No more bill payments. No more debt. She could eat the tax collector. No. “No,” she said aloud.
The tour guide said, “I yield.”
Jennifer let him up, despite her better judgement. “You’ll leave us all alone.” He nodded, and smiled beguilingly, and said, “It’s only a blood borne pathogen,” and then turned back into a were and loped away over the ice.
“You saved us!” they said when they helped her back onto the tundra buggy, and helped her warm her feet, and she rode back to Churchill to the sound of their excited chatter.
“So it’s not a demon?” Don asked.
“No, honey. It’s a bug, like the flu is a bug, except you can’t get it because somebody sneezed. You can only get it if their blood touches your blood.” Jennifer flopped backwards onto the hotel bed that was costing her four days’ pay, and looked up at the sterile, white ceiling. It was the first time they’d been alone since the trip out onto the ice. Downstairs, the other tourists were still celebrating their escape.
“Did you get it?” he asked. He was looking at the bandage on her arm. He didn’t sound worried, just curious.
There was a pause while Don took his four-year-old time to think this through. Jennifer wondered if he’d been frightened, while she’d been fighting. Had he understood that she might die? It had been a stupid thing to do. If she’d died, he’d have been an orphan, and as good as dead himself. She closed her eyes, letting her head sink into the hotel’s soft pillows, trying not to think about what would have become of Don as an orphan. She’d won, and they were going back to civilization in the morning, and she was never taking another stupid chance again as long as she lived.
“Do you wish you did?”
Jennifer sat up again and looked at him. “What?”
“I think being a bear would be cool.” He yawned. “Almost as good as a dinosaur.”
He was completely serious, so Jennifer didn’t laugh. “Maybe,” she said, “but it’s better to be a person. Opposable thumbs.” She wiggled hers at him and he laughed, and then she explained what opposable meant while she got him ready for bed, and by the time he fell asleep, he’d forgotten his question.
It rained in the night, and when they checked out of the hotel, the sky was clear and blue and everything was bathed in an orange light. Across the street was the pharmacy, its whitewashed wooden side gleaming wetly in the slanting morning sun. Don ran inside, saying something about candy, the trauma of the day before apparently forgotten, if it had ever bothered him at all. His open jacket flapped behind him like wings.

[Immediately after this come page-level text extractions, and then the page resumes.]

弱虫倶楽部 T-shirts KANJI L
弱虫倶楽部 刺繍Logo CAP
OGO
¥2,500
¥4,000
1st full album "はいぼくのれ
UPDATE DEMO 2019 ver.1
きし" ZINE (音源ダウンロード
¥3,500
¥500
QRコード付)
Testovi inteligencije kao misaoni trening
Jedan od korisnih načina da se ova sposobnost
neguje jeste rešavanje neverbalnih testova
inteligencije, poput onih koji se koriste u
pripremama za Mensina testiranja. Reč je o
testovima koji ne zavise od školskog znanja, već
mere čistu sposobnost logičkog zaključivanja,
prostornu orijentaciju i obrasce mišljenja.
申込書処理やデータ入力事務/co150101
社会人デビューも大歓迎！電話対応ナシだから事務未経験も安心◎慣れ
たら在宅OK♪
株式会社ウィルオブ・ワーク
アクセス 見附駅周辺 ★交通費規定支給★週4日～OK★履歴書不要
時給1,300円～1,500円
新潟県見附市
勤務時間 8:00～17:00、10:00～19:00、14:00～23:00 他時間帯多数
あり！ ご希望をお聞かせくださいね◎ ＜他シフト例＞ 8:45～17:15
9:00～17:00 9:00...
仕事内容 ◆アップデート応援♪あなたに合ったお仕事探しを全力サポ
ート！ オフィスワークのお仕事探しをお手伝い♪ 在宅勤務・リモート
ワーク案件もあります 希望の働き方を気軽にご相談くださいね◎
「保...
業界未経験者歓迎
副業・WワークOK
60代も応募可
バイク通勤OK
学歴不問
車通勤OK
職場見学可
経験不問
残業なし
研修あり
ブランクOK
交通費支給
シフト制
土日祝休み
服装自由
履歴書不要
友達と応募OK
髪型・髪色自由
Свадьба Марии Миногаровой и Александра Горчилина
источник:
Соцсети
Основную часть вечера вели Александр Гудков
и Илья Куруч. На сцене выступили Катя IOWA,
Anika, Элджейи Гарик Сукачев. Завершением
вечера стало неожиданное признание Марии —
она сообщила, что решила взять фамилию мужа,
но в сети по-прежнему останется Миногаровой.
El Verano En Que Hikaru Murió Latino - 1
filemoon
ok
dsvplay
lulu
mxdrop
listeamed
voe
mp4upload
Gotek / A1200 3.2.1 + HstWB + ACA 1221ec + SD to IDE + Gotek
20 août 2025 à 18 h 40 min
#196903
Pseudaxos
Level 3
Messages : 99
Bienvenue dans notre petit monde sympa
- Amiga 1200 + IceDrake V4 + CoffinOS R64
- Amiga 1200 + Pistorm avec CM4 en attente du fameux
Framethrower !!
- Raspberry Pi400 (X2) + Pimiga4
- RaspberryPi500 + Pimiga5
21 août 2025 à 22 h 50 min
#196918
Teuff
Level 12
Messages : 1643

The air smelled like freshly laundered soil. Jennifer paused outside the pharmacy, looking thoughtfully toward the edge of town. The ice would be a photographer’s dream right now, defined by the deep shadows of early morning. She thought about the tour guide’s offer, and began to smile. Maybe they wouldn’t catch the train after all. But she’d better pick up some antibiotics first, just in case she ever changed her mind.